The report, [1] written by the head of Operation Sophia, Italian Rear Admiral Enrico Credendino, was sent from the European External Action Service to the Council of the EU's Political and Security Committee and the EU Military Committee at the end of November. It covers the operation’s work between 1 January and 31 October this year.

During that period the “Central Mediterranean Route” (primarily between Libya and Italy) has become “the most intensively used pathway into Europe” after the EU-Turkey deal effectively closed down the Aegean route from April onwards.

While there has been a huge drop in the number of people travelling from Turkey to Greece, the number of people travelling from North Africa towards Italy has remained broadly similar to 2015 (albeit with some significant spikes, such as in March and October [2]). An increase in deaths meant that by mid-November, 2016 was already the deadliest year on record for migrants attempting to cross the Mediterranean.

According to figures published by the International Organisation for Migration, 3,777 people are known to have died or gone missing crossing the Mediterranean during 2015, while from 1 January to 31 October this year(the period covered by the report) that figure was 3,981 in the Mediterranean as a whole and 3,504 for the Central Mediterranean. [3]

The IOM’s latest figures for the year, covering the period to 12 December, show 4,742 people dead or missing. The journey from North Africa towards Italy remains by far the most deadly of the “options” in the Mediterranean, as pointed out by a UNHCR spokesperson at the end of October:

“From one death for every 269 arrivals last year, in 2016 the likelihood of dying has spiralled to one in 88. On the Central Mediterranean route between Libya and Italy the likelihood of dying is even higher, at one death for every 47 arrivals.” [4]

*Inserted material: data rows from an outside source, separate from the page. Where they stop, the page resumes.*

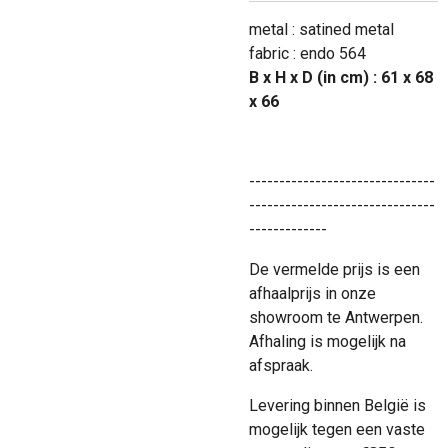
metal : satined metal
fabric : endo 564
B x H x D (in cm) : 61 x 68
x 66
-------------------------------
-------------------------------
-------------
De vermelde prijs is een
afhaalprijs in onze
showroom te Antwerpen.
Afhaling is mogelijk na
afspraak.
Levering binnen België is
mogelijk tegen een vaste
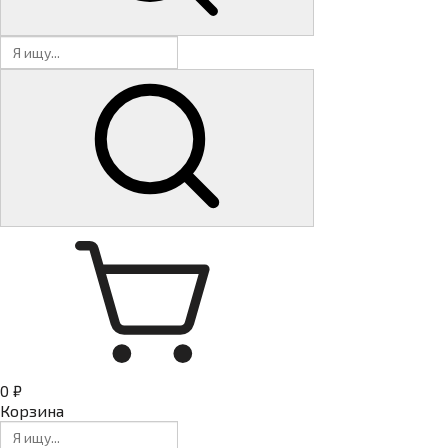
0 ₽
Корзина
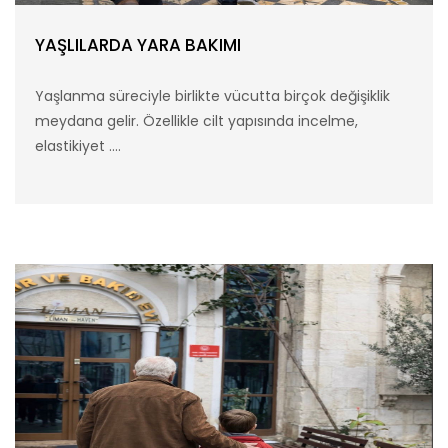
YAŞLILARDA YARA BAKIMI
Yaşlanma süreciyle birlikte vücutta birçok değişiklik
meydana gelir. Özellikle cilt yapısında incelme,
elastikiyet ....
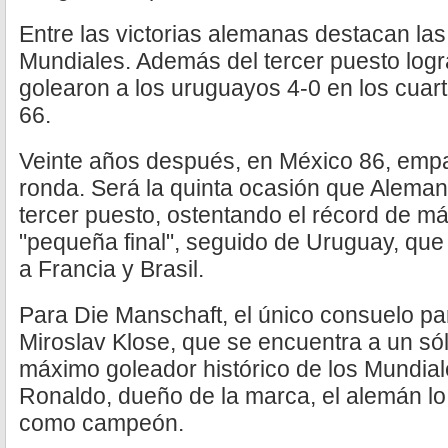
Entre las victorias alemanas destacan la
Mundiales. Además del tercer puesto logr
golearon a los uruguayos 4-0 en los cuarto
66.
Veinte años después, en México 86, empa
ronda. Será la quinta ocasión que Alemani
tercer puesto, ostentando el récord de m
"pequeña final", seguido de Uruguay, que
a Francia y Brasil.
Para Die Manschaft, el único consuelo pa
Miroslav Klose, que se encuentra a un sól
máximo goleador histórico de los Mundial
Ronaldo, dueño de la marca, el alemán lo
como campeón.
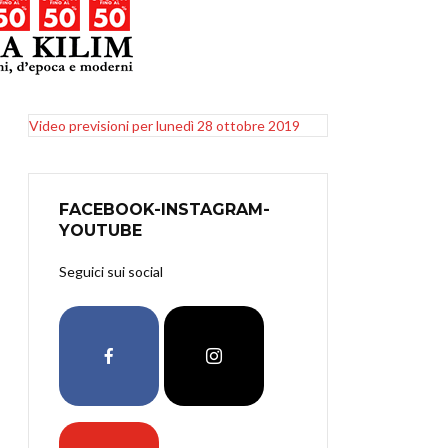
Video previsioni per lunedì 28 ottobre 2019
FACEBOOK-INSTAGRAM-
YOUTUBE
Seguici sui social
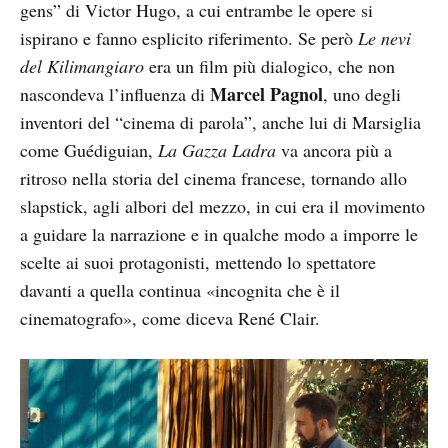
gens” di Victor Hugo, a cui entrambe le opere si
ispirano e fanno esplicito riferimento. Se però
Le nevi
del Kilimangiaro
era un film più dialogico, che non
Marcel Pagnol
nascondeva l’influenza di
, uno degli
inventori del “cinema di parola”, anche lui di Marsiglia
come Guédiguian,
La Gazza Ladra
va ancora più a
ritroso nella storia del cinema francese, tornando allo
slapstick, agli albori del mezzo, in cui era il movimento
a guidare la narrazione e in qualche modo a imporre le
scelte ai suoi protagonisti, mettendo lo spettatore
davanti a quella continua «incognita che è il
cinematografo», come diceva René Clair.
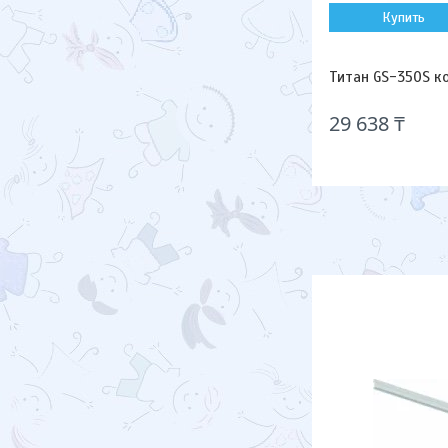
Купить
Титан GS-350S 
29 638 ₸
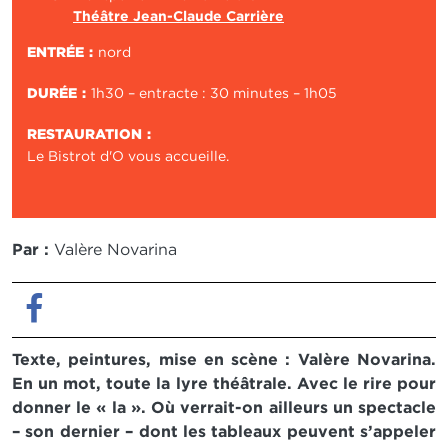
Théâtre Jean-Claude Carrière
ENTRÉE
nord
DURÉE
1h30 – entracte : 30 minutes – 1h05
RESTAURATION
Le Bistrot d'O vous accueille.
Par :
Valère Novarina
Facebook
Texte, peintures, mise en scène : Valère Novarina.
En un mot, toute la lyre théâtrale. Avec le rire pour
donner le « la ». Où verrait-on ailleurs un spectacle
– son dernier – dont les tableaux peuvent s’appeler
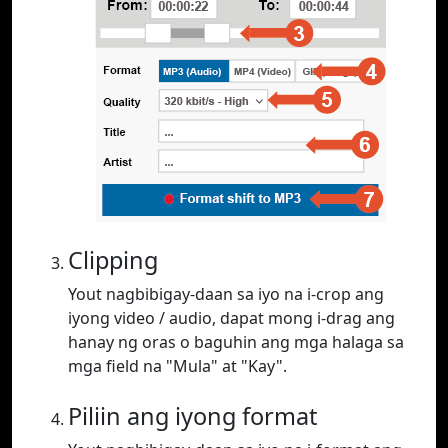
Clipping
Yout nagbibigay-daan sa iyo na i-crop ang
iyong video / audio, dapat mong i-drag ang
hanay ng oras o baguhin ang mga halaga sa
mga field na "Mula" at "Kay".
Piliin ang iyong format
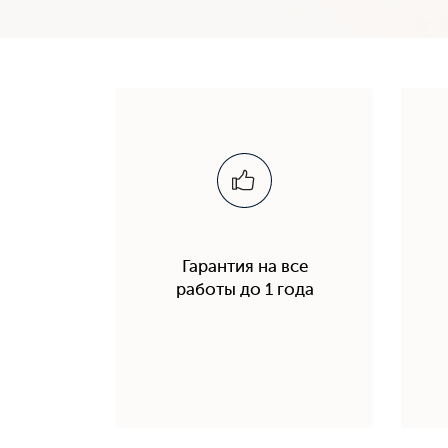
Гарантия на все
работы до 1 года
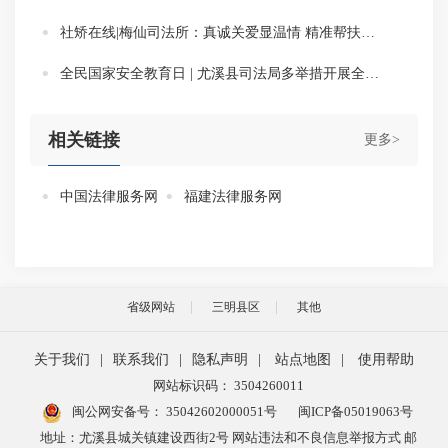
社矫在线|梅仙司法所：真诚关爱显温情 精准帮扶树信心
全民国家安全教育日 | 尤溪县司法局多举措开展全民国家安全教育日法治宣传活动
相关链接
更多>
中国法律服务网
福建法律服务网
省级网站
三明县区
其他
关于我们
|
联系我们
|
隐私声明
|
站点地图
|
使用帮助
网站标识码： 3504260011
闽公网安备号：
35042602000051号
闽ICP备05019063号
地址：尤溪县城关镇建设西街2号 网站违法和不良信息举报方式 邮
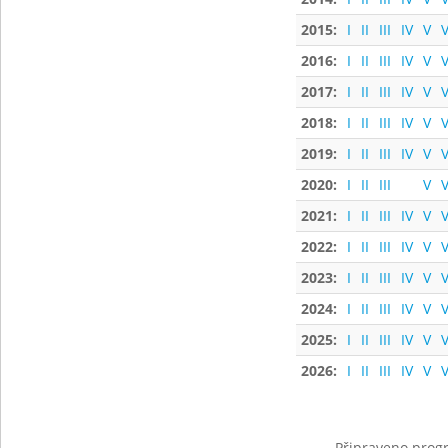
2015:
I
II
III
IV
V
V
2016:
I
II
III
IV
V
V
2017:
I
II
III
IV
V
V
2018:
I
II
III
IV
V
V
2019:
I
II
III
IV
V
V
2020:
I
II
III
V
V
2021:
I
II
III
IV
V
V
2022:
I
II
III
IV
V
V
2023:
I
II
III
IV
V
V
2024:
I
II
III
IV
V
V
2025:
I
II
III
IV
V
V
2026:
I
II
III
IV
V
V
Připraveno progr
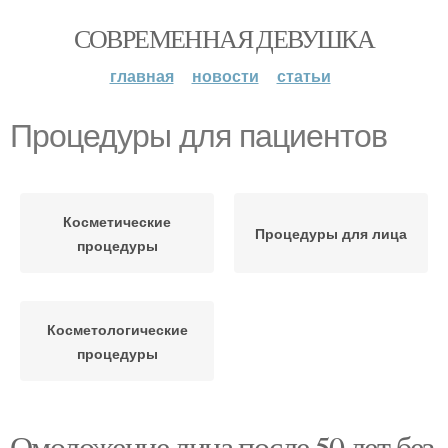
СОВРЕМЕННАЯ ДЕВУШКА
главная
новости
статьи
Процедуры для пациентов
Косметические
Процедуры для лица
процедуры
Косметологические
процедуры
Омоложение лица после 50 лет без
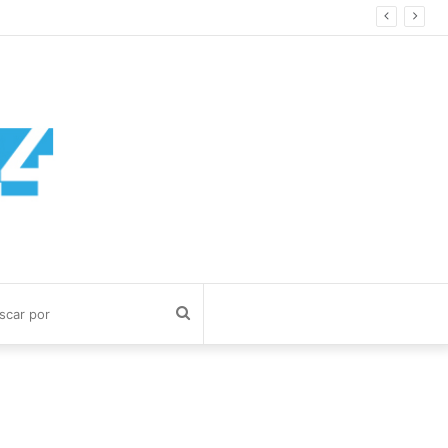
Buscar
por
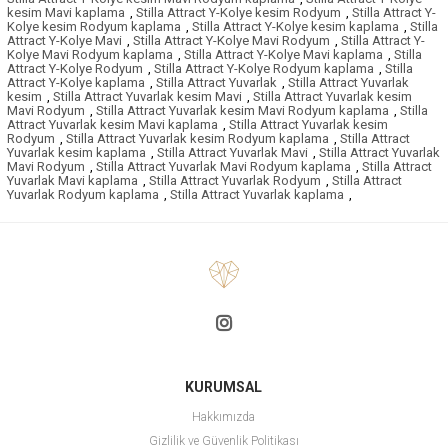
kesim Mavi kaplama
,
Stilla Attract Y-Kolye kesim Rodyum
,
Stilla Attract Y-
Kolye kesim Rodyum kaplama
,
Stilla Attract Y-Kolye kesim kaplama
,
Stilla
Attract Y-Kolye Mavi
,
Stilla Attract Y-Kolye Mavi Rodyum
,
Stilla Attract Y-
Kolye Mavi Rodyum kaplama
,
Stilla Attract Y-Kolye Mavi kaplama
,
Stilla
Attract Y-Kolye Rodyum
,
Stilla Attract Y-Kolye Rodyum kaplama
,
Stilla
Attract Y-Kolye kaplama
,
Stilla Attract Yuvarlak
,
Stilla Attract Yuvarlak
kesim
,
Stilla Attract Yuvarlak kesim Mavi
,
Stilla Attract Yuvarlak kesim
Mavi Rodyum
,
Stilla Attract Yuvarlak kesim Mavi Rodyum kaplama
,
Stilla
Attract Yuvarlak kesim Mavi kaplama
,
Stilla Attract Yuvarlak kesim
Rodyum
,
Stilla Attract Yuvarlak kesim Rodyum kaplama
,
Stilla Attract
Yuvarlak kesim kaplama
,
Stilla Attract Yuvarlak Mavi
,
Stilla Attract Yuvarlak
Mavi Rodyum
,
Stilla Attract Yuvarlak Mavi Rodyum kaplama
,
Stilla Attract
Yuvarlak Mavi kaplama
,
Stilla Attract Yuvarlak Rodyum
,
Stilla Attract
Yuvarlak Rodyum kaplama
,
Stilla Attract Yuvarlak kaplama
,
KURUMSAL
Hakkımızda
Gizlilik ve Güvenlik Politikası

As the first sentence of Credendino’s report states: “Irregular migration across the Mediterranean continued at around the same levels as in the previous reporting period.” The number of deaths, meanwhile, has increased. The so-called deterrent effect does not seem to be borne out in the statistics.

Saving lives at sea

The report notes that Operation Sophia has played a part in preventing a significant number of deaths. Between January and October this year it was involved in “154 SOLAS [Safety of Life at Sea] events, rescuing 20,980 migrants during these ten months, 5000 of them… in extreme difficulties,” and in total “the operation has also completed the rescue of nearly 29,317 migrants (4724 female and 1701 minors), recovering them to a place of safety.”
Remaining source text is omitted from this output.